Une colonne du temple" , avait dit Jacques Chirac en évoquant la loi de 1905, celle qui a institué la séparation des Eglises et de l'Etat. "Un texte fondateur" , a renchéri le ministre de l'intérieur et des cultes, Nicolas Sarkozy, qui s'exprimait, lundi 19 septembre 2005, en ouverture d'un colloque organisé à l'Académie des sciences morales et politiques sur le thème : "La laïcité française dans son contexte international : singularité ou modèle ?"

Rendant hommage à "une bonne loi" , "solide", le ministre de l'intérieur a cependant insisté sur la nécessité de la replacer dans son contexte d'origine. "Elle a été adoptée dans un climat de combat. Puis de texte de combat, elle est devenue un texte d'apaisement" , a-t-il déclaré. "C'est une bonne loi qui l'est devenue plus qu'elle ne l'a été -au départ-", a encore insisté M. Sarkozy. Avant de lancer : "Tout le monde ne se bonifie pas au fil des années" , en affectant de ne "viser personne".

Cela dit, si cette loi s'est bonifiée, à ses yeux, avec le temps, le ministre de l'intérieur a jugé nécessaire de "réfléchir aux diver ses modalités d'adaptation" de ce texte. Le président de l'UMP songe notamment à la possibilité pour l'Etat et les collectivités locales de garantir les emprunts pour la construction d'édifices religieux ou à des avantages fiscaux en faveur des fidèles souscrivant au denier du culte.

Ces idées sont dans la ligne de celles qui, en octobre 2004, avaient accaparé le débat politique.
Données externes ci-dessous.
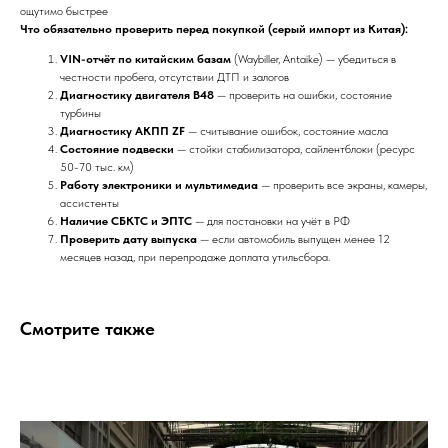
ощутимо быстрее
Что обязательно проверить перед покупкой (серый импорт из Китая):
VIN-отчёт по китайским базам
(Waybiller, Antaike) — убедиться в
честности пробега, отсутствии ДТП и залогов
ВИДЕО ОТЗЫВЫ
Диагностику двигателя B48
— проверить на ошибки, состояние
турбины
ЗАКАЗЧИКОВ
Диагностику АКПП ZF
— считывание ошибок, состояние масла
Состояние подвески
— стойки стабилизатора, сайлентблоки (ресурс
50-70 тыс. км)
Что о нас говорят клиенты. Наши
Работу электроники и мультимедиа
— проверить все экраны, камеры,
ассистенты
недавние автомобили (кейсы)
Наличие СБКТС и ЭПТС
— для постановки на учёт в РФ
Проверить дату выпуска
— если автомобиль выпущен менее 12
месяцев назад, при перепродаже доплата утильсбора.
Смотрите также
A cette époque, dans un livre intitulé La République, les religions, l'espérance (Cerf), M. Sarkozy s'était déjà déclaré favorable à une "adaptation" de la loi de séparation des Eglises et de l'Etat pour permettre le financement des mosquées et la formation des imams sur des fonds publics.
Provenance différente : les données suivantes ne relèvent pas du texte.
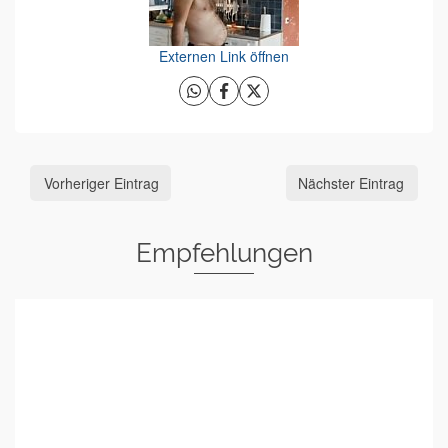
Externen Link öffnen
Vorheriger Eintrag
Nächster Eintrag
Empfehlungen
S'attirant les vives critiques de Jacques Chirac, de Jean-Pierre Raffarin, de Dominique de Villepin et des laïcs en général, M. Sarkozy avait défendu sa position au nom de l'intégration de l'islam en France. "Les musulmans, écrivait-il alors, ne doivent pas avoir plus de droits. Veillons à ce qu'ils n'en aient pas moins."
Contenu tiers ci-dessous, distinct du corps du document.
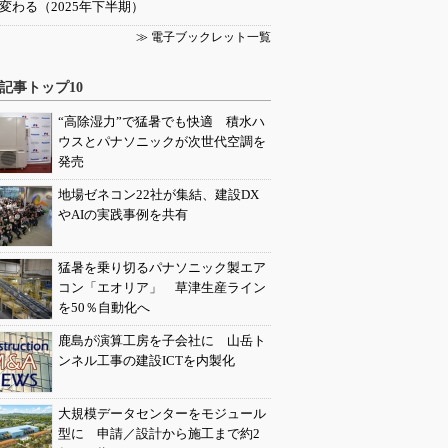
変わる（2025年下半期）
≫ 電子ブックレット一覧
記事トップ10
“高除湿力”で猛暑でも快適 積水ハ
ウスとパナソニックが次世代空調を
発売
地場ゼネコン22社が集結、建設DX
やAIの実践事例を共有
猛暑を乗り切るパナソニック製エア
コン「エオリア」 草津生産ライン
を50％自動化へ
鹿島が演算工房を子会社に 山岳ト
ンネル工事の建設ICTを内製化
大規模データセンターをモジュール
型に 申請／設計から施工まで約2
Un an plus tard, M. Sarkozy, qui se présente en défenseur d'une "laïcité apaisée", croit venu le moment de relancer le débat sur un "toilettage" , tranquillement, en s'abritant derrière sa fonction. "Jamais aucun ministre de l'intérieur n'a été autant - que moi - ministre des cultes", a-t-il d'ailleurs déclaré.

Poursuivant sa réflexion développée il y a peu devant la communauté Sant'Egidio, le ministre de l'intérieur veut "faire de l'inscription de l'islam dans le contexte cultuel français" ­ sans davantage de précision ­ le signe que "l'islam peut s'intégrer dans une société démocratique, pluraliste et sécularisée" . "Je préfère que grâce à l'institut de formation qui existe les rabbins soient formés à Paris plutôt qu'à Jérusalem ou Tel Aviv. De même pour les imams, je préférerai qu'ils soient formés à Paris plutôt qu'au Maroc", a-t-il indiqué.

M. Sarkozy a conclu son discours en regrettant que "souvent les responsables religieux parlent trop bas". "Je ne vois pas la religion comme une menace" , a-t-il souligné après avoir distingué "intégrisme" et "fondamentalisme". Car, a-t-il déclaré, "un croyant croit fondamentalement".